> _Action item_
Read the lines below. Copy out any that hold the string "النهائي".

> _Data listing_
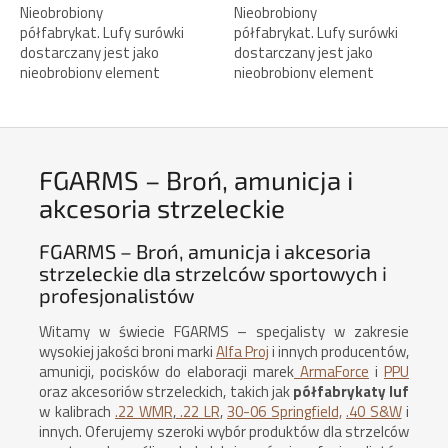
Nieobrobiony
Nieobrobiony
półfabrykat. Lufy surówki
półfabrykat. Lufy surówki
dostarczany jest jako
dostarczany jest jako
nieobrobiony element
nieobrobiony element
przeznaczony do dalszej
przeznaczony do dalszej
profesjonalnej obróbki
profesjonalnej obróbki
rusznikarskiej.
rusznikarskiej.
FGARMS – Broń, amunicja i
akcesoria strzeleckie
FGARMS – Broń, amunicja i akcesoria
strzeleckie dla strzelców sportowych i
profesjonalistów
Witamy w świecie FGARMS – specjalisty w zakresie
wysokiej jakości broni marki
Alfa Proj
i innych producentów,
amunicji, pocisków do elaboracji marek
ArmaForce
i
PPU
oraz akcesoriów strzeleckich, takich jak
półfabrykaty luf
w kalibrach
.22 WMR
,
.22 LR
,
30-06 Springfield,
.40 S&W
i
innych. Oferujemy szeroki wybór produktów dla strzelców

==

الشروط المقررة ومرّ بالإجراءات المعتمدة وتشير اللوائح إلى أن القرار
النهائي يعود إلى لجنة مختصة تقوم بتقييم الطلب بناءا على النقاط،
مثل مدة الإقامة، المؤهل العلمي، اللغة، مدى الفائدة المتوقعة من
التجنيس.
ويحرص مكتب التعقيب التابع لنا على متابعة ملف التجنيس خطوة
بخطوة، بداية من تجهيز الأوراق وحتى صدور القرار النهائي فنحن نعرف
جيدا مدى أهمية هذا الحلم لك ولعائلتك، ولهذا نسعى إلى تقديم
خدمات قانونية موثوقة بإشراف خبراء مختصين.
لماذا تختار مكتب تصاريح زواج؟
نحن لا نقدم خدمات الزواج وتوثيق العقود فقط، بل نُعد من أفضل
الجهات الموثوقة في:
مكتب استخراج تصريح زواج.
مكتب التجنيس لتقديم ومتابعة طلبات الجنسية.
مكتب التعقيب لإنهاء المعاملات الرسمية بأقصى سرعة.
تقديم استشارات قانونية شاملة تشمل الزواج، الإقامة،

> _Task output_
النهائي يعود إلى لجنة مختصة تقوم بتقييم الطلب بناءا على النقاط،
بخطوة، بداية من تجهيز الأوراق وحتى صدور القرار النهائي فنحن نعرف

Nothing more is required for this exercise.